Nous joindre
X
Rechercher
Publicité

Trudeau tire à boulets rouges sur Poilievre

durée 11h18
31 juillet 2023
La Presse Canadienne, 2023
durée

Temps de lecture   :  

3 minutes

Par La Presse Canadienne, 2023

OTTAWA — Logement, droits des travailleurs, inflation, soins dentaires: le premier ministre Justin Trudeau a saisi toutes les occasions qui s'offraient à lui lundi pour envoyer des pointes au chef conservateur, Pierre Poilievre, l'accusant de prôner «l'austérité et la colère» avec des propositions «irresponsables et manquant de sérieux» pour marquer des points politiques.

«Oui, il y a des défis liés au coût de la vie. Mais vous ne résolvez pas les problèmes en effrayant les gens, en attisant la colère», a-t-il répondu à une journaliste qui lui demandait s'il se sent menacé par son adversaire qui grimpe dans les sondages alors qu'il se penche abondamment sur les enjeux de logement, d'abordabilité et d'inflation.

Lors de ce point de presse à Hamilton sur le logement abordable, M. Trudeau a affirmé que son gouvernement fait des «investissements ciblés» face aux «énormes défis» que vivent les Canadiens. Or, a-t-il dit, la solution à «tout» du chef conservateur est de couper.

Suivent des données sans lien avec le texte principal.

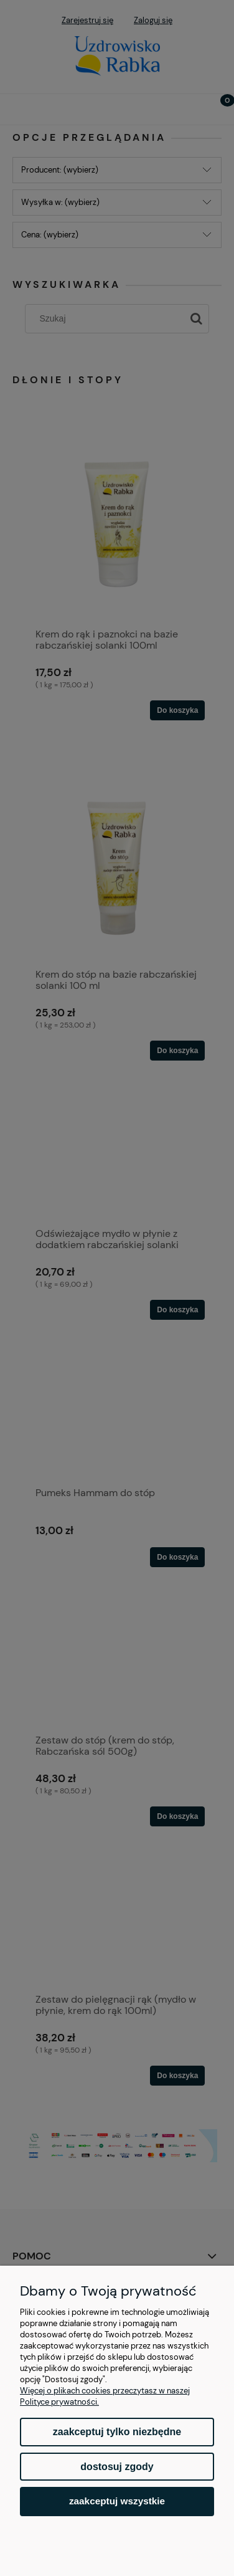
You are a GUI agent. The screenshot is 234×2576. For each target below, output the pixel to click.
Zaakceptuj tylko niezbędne (117, 2431)
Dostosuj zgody (116, 2466)
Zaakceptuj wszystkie (117, 2501)
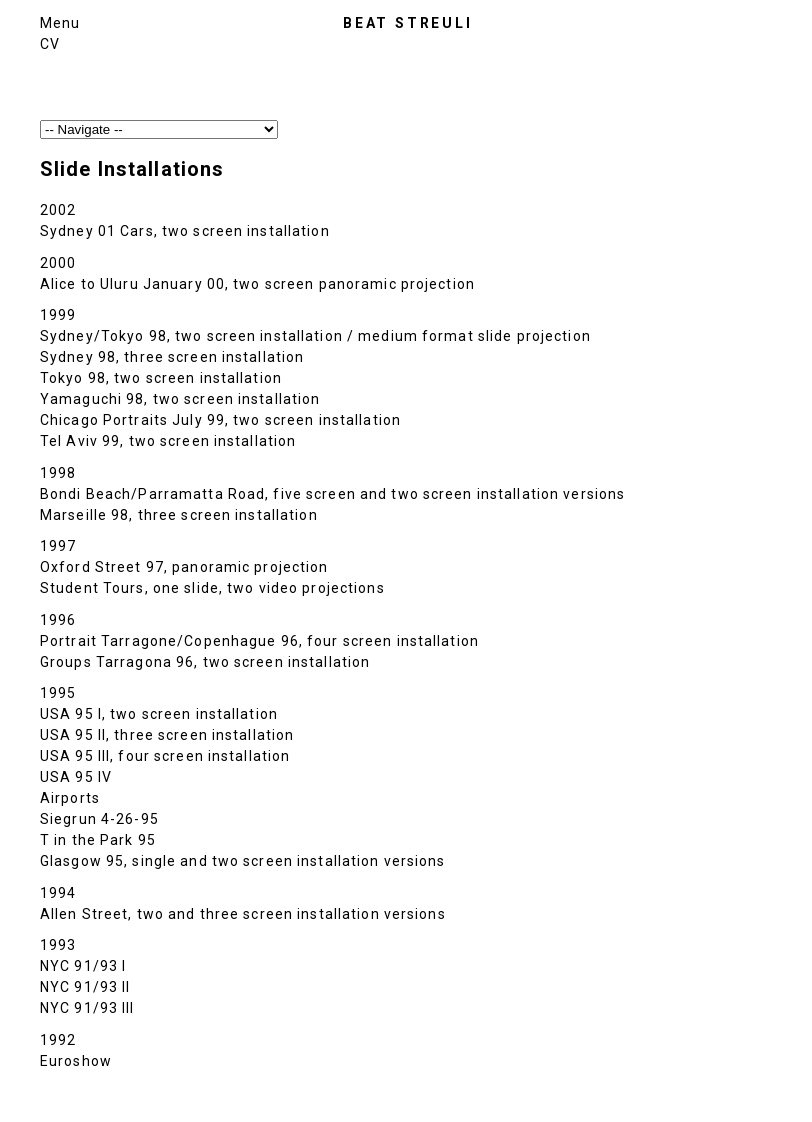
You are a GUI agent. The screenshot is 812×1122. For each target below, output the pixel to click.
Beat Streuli (408, 23)
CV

Il a pris en exemple le régime fédéral de soins dentaires de 13 milliards $ destiné aux Canadiens à revenu faible ou moyen qui ne sont pas couverts par une assurance collective. Les libéraux espèrent qu'il couvre les soins des enfants de moins de 18 ans, les personnes âgées et les personnes handicapées.

«Pierre Poilievre (…) a voté contre les soins dentaires, a-t-il lancé. Pourquoi dire que les soins dentaires sont bons pour les députés et leurs familles, que ce n'est pas inflationniste que les gens envoient leurs enfants chez le dentiste s'ils ont de l'argent, mais de laisser les personnes à faible revenu, les personnes qui peinent autrement à offrir un sourire plus éclatant à leurs enfants et voter contre cela au nom d'éviter une inflation plus élevée alors que l'inflation n'a cessé de baisser.»

Les trois principaux sondages réalisés en juillet créditent aux conservateurs une avance de 7 à 10 points sur les libéraux à l'échelle nationale. 

Dans une autre salve où M. Trudeau était visiblement prêt à en découdre, il a accusé le chef conservateur d'être favorable à un système de santé à deux vitesses. «Vous ne l'avez pas entendu parler des investissements que nous faisons dans les soins de santé parce qu'il ne veut rien dire à ce sujet», a résumé le premier ministre.

Et lorsqu'il a été questionné sur le conflit de travail au Port de Vancouver, le premier ministre a qualifié son adversaire de «peu crédible», lui qui a été un élément clé du gouvernement de Stephen Harper «réputé pour ses lois antisyndicales (...) qui attaquaient directement les droits des travailleurs».

«Et d'autre part, lorsqu'il s'agissait de convois de manifestants qui bloquaient l'économie canadienne, causant des difficultés aux gens partout au pays, il était là, agitant des drapeaux avec eux et les encourageant», a renchéri M. Trudeau.

Les conservateurs n'avaient pas répondu à une demande de commentaire de La Presse Canadienne au moment de publier.

Dans un communiqué de presse transmis avant l'annonce du premier ministre, ils résument ce qu'ils qualifient de «huit années de promesses non tenues et d’échecs de Trudeau en matière de logement».

«Aujourd'hui, une famille canadienne sur quatre paie plus qu'elle ne peut se permettre pour le logement, et une sur huit ne peut pas trouver un logement abordable qui est sécuritaire, convenable et bien entretenu», écrivent-ils.

La semaine dernière, le premier ministre a procédé à un remaniement ministériel costaud. Il a présenté la nouvelle équipe comme celle qui adoptera une nouvelle approche en matière de logement, d'abordabilité et de sécurité avant les prochaines élections fédérales.